→ Work to complete
From the line containing "иком информации о" to the end of the data, retype every line exactly and nothing else. Drop the pictures.

#### Extracted material ####

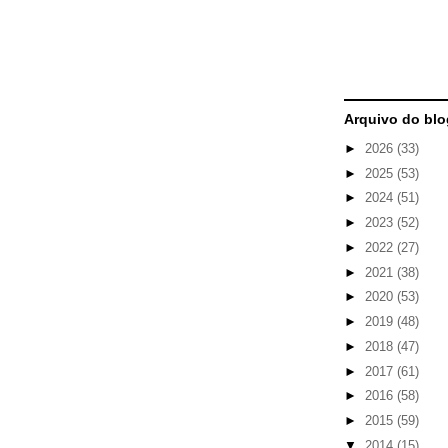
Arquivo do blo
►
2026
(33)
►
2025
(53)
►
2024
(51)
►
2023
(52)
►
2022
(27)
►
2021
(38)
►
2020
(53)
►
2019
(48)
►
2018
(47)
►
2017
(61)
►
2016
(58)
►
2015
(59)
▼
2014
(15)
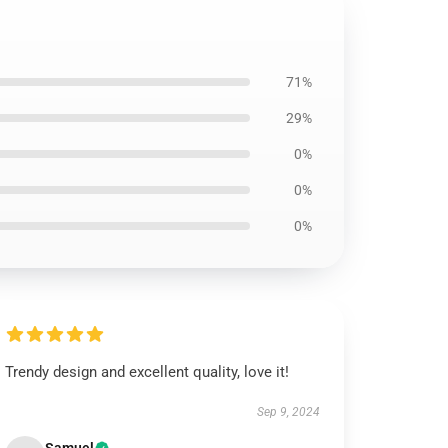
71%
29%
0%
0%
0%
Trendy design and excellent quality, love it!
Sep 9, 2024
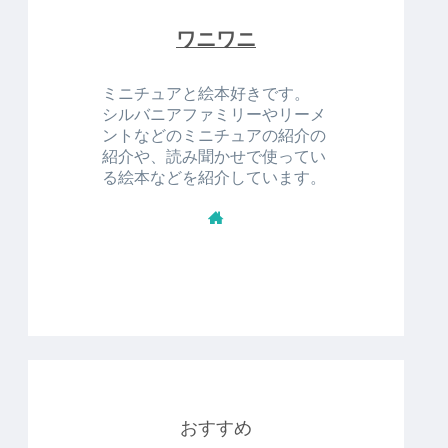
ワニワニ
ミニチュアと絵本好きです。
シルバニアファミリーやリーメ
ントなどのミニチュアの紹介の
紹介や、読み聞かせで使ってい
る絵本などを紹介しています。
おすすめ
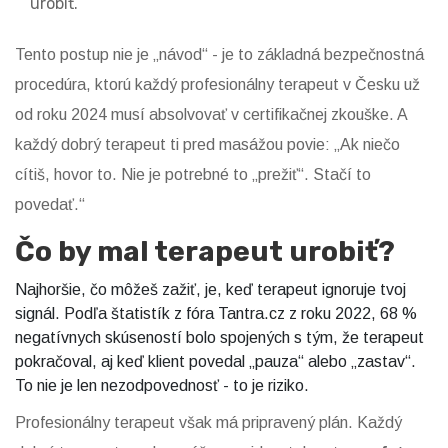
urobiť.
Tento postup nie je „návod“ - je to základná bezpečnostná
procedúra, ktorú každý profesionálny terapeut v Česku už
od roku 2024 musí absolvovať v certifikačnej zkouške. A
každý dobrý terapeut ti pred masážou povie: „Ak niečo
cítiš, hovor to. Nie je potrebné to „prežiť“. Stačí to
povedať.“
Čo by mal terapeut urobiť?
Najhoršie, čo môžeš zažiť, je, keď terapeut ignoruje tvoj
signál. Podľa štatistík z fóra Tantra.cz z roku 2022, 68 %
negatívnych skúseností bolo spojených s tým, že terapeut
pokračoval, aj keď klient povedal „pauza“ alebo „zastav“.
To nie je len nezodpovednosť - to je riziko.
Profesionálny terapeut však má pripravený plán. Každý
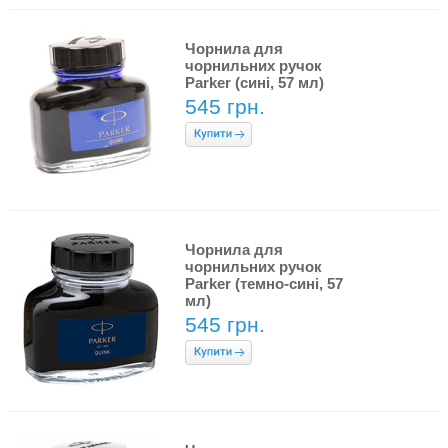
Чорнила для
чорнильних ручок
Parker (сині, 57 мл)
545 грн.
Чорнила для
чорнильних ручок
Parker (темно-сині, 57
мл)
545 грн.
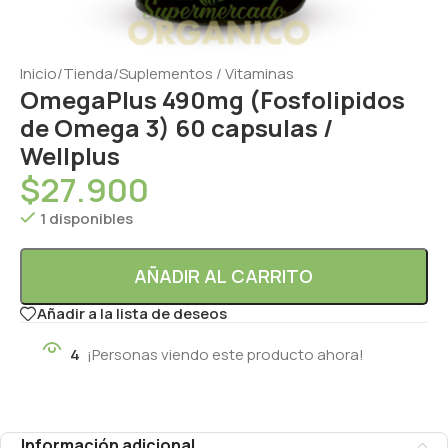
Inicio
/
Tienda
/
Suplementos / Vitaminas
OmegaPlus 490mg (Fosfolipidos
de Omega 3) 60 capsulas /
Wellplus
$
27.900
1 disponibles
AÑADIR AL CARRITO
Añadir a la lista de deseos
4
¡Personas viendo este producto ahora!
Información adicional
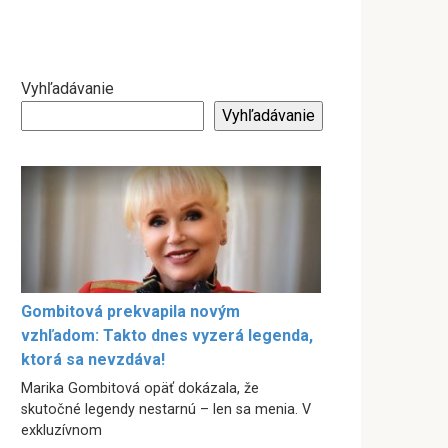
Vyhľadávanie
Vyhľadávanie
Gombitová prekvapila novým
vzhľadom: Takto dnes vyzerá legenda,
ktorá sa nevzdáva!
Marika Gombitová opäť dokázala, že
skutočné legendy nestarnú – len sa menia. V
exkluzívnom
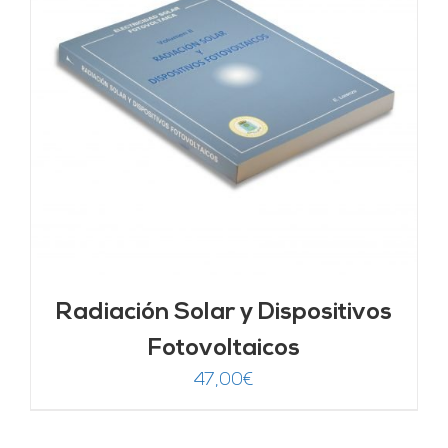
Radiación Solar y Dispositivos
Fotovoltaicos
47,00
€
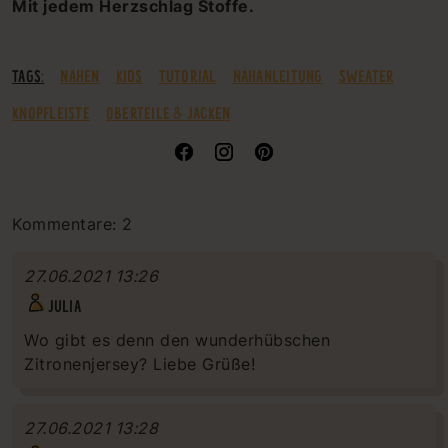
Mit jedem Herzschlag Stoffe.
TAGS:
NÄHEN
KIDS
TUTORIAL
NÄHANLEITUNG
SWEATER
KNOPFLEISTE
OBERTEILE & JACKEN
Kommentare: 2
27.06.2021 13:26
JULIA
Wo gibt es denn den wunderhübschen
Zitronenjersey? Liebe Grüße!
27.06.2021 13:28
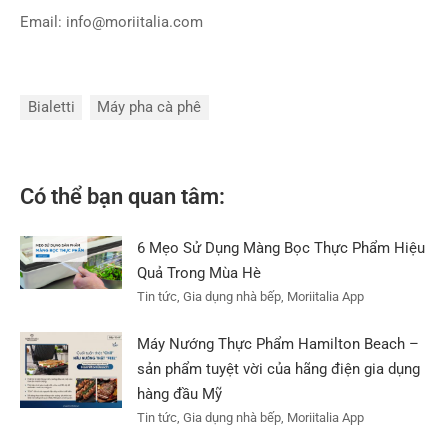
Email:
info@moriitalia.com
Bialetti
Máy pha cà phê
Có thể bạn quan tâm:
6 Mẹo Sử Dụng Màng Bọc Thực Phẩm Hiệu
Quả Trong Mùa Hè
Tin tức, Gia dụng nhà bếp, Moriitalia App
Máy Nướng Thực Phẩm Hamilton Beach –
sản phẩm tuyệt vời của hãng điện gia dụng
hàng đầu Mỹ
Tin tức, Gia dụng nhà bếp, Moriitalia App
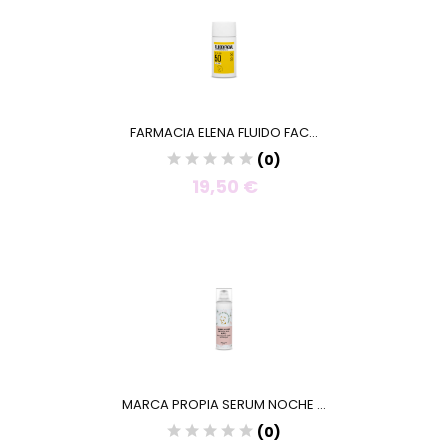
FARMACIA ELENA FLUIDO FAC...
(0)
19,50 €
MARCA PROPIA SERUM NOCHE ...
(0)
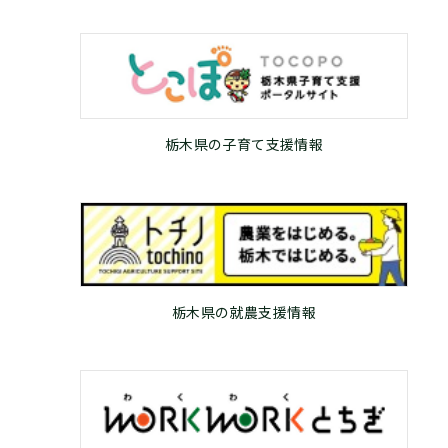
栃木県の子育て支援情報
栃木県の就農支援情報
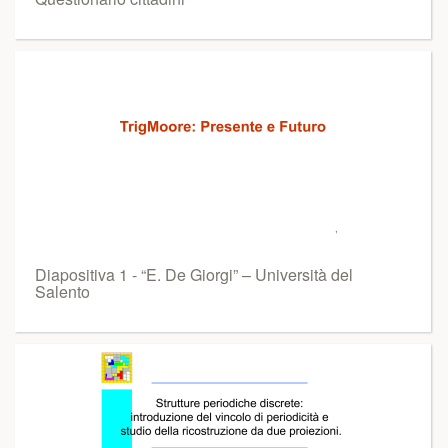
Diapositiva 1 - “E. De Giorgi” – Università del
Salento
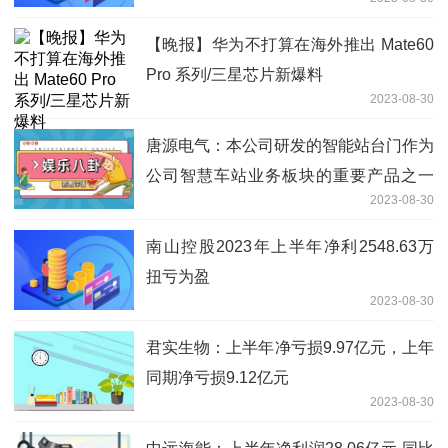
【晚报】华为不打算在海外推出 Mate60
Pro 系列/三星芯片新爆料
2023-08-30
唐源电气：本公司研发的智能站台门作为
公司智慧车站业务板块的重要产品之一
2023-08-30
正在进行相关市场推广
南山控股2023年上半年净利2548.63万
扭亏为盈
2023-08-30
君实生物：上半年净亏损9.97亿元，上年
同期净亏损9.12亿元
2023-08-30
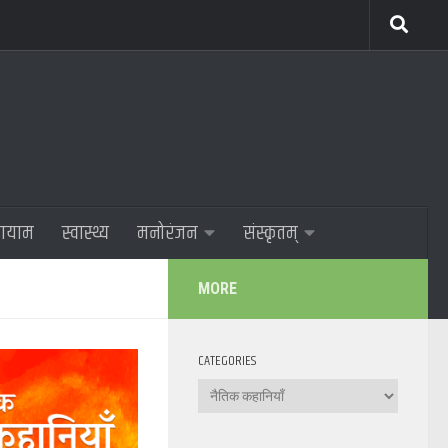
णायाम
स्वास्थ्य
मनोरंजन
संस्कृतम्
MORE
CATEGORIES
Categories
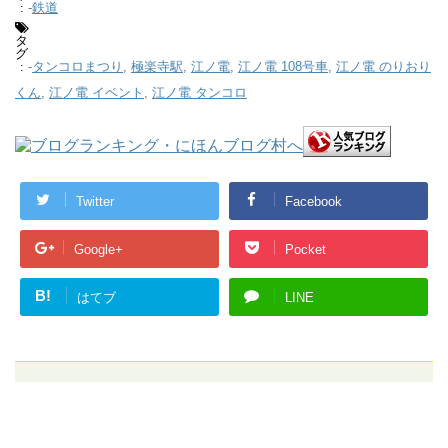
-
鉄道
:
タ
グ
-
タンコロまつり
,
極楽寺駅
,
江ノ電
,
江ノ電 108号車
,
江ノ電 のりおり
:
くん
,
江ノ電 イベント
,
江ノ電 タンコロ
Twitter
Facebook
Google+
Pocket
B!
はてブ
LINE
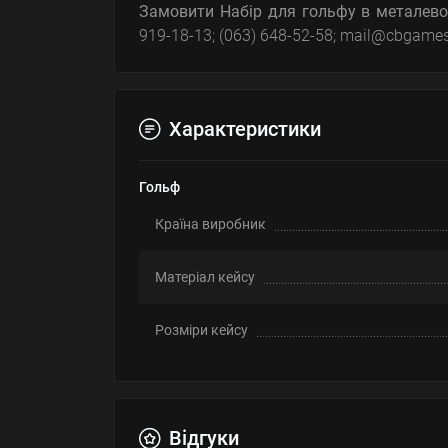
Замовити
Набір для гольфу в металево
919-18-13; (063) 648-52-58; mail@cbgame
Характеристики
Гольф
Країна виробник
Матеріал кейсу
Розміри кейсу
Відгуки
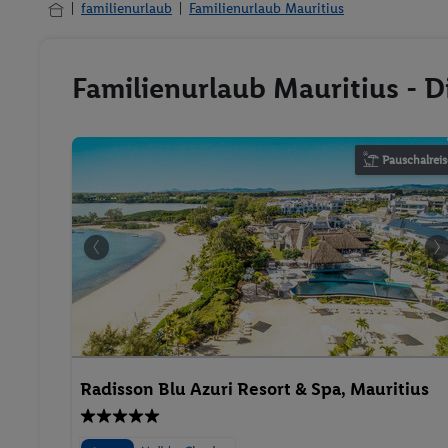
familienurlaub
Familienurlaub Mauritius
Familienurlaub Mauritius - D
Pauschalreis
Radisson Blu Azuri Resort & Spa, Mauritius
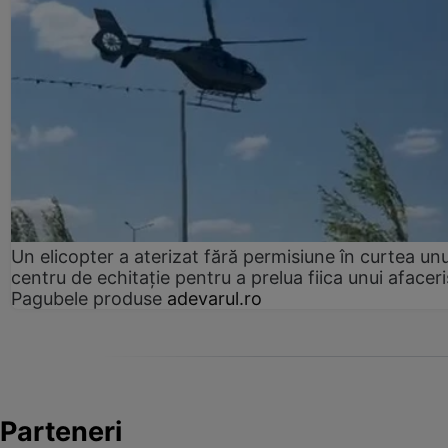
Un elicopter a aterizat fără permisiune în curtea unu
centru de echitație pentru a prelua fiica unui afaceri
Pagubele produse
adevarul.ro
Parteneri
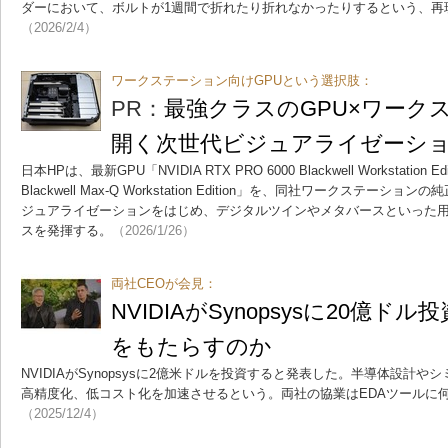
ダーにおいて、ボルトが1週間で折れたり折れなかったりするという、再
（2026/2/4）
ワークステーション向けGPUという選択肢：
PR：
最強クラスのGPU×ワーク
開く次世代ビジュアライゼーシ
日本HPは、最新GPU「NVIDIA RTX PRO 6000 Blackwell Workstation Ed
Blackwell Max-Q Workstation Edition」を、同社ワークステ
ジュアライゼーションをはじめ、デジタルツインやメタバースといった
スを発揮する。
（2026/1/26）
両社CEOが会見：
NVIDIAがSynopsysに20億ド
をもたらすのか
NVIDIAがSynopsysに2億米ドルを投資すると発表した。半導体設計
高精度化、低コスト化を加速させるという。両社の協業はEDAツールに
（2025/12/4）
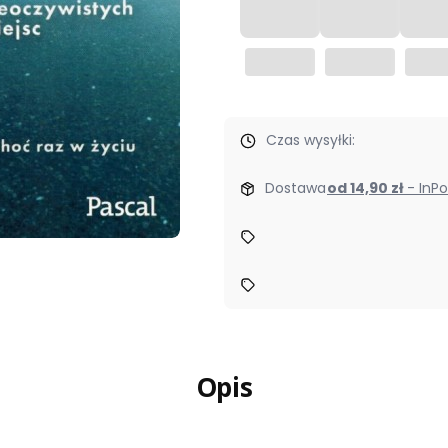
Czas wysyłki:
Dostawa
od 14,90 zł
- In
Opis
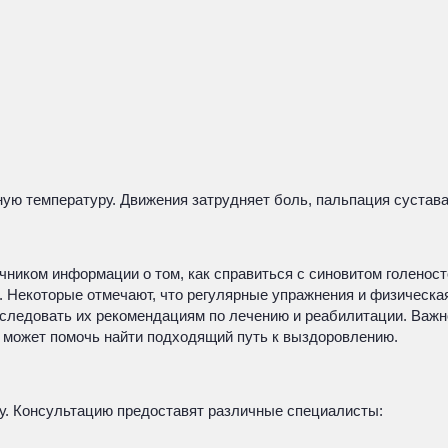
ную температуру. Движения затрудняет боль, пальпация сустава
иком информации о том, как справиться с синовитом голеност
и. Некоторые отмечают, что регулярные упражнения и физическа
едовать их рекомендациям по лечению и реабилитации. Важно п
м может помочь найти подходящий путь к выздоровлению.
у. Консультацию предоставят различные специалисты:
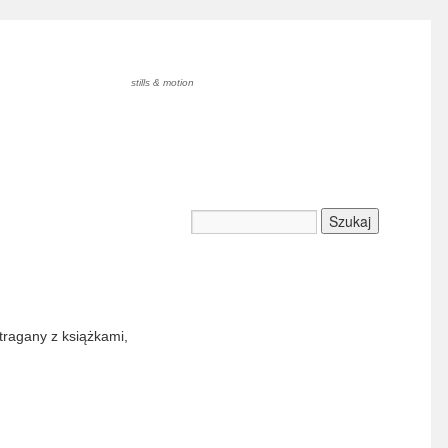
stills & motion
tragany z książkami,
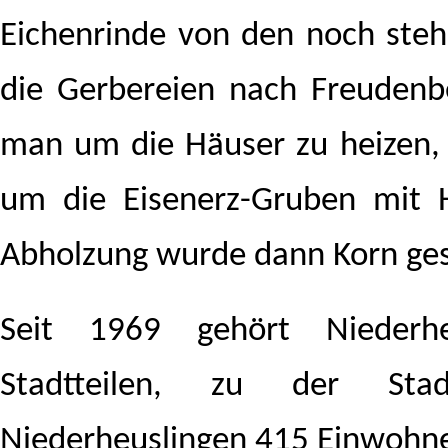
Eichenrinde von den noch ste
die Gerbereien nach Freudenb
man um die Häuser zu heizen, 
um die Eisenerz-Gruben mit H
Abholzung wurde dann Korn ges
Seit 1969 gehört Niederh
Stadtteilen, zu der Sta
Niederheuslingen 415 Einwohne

####

→ Solution to this problem
иком информации о том, как справиться с синовитом голеност
и. Некоторые отмечают, что регулярные упражнения и физическа
едовать их рекомендациям по лечению и реабилитации. Важно п
м может помочь найти подходящий путь к выздоровлению.
у. Консультацию предоставят различные специалисты:
stills & motion
tragany z książkami,
Eichenrinde von den noch ste
die Gerbereien nach Freudenb
man um die Häuser zu heizen, 
um die Eisenerz-Gruben mit H
Abholzung wurde dann Korn ges
Seit 1969 gehört Niederh
Stadtteilen, zu der Sta
Niederheuslingen 415 Einwohne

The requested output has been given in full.